■ PROVIDED DATA
************
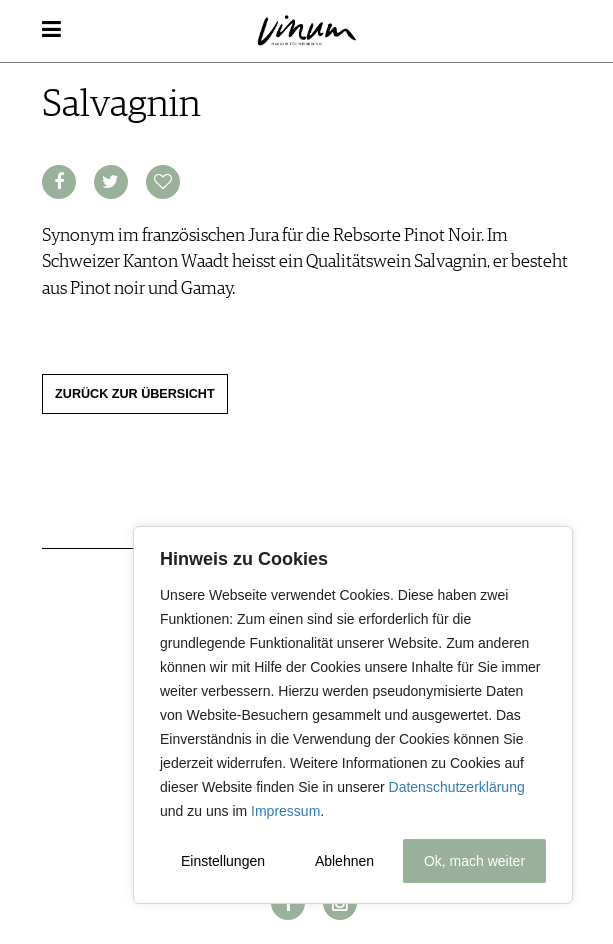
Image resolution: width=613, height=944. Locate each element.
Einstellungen (223, 861)
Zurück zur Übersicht (135, 394)
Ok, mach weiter (474, 861)
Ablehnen (344, 861)
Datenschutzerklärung (457, 787)
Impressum (285, 811)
************
■ WHAT IS EXPECTED
The material above is to be output exactly, with each picture left out.

■ TASK RESULT
Image resolution: width=613, height=944. Locate each element.
Einstellungen (223, 861)
Zurück zur Übersicht (135, 394)
Ok, mach weiter (474, 861)
Ablehnen (344, 861)
Datenschutzerklärung (457, 787)
Impressum (285, 811)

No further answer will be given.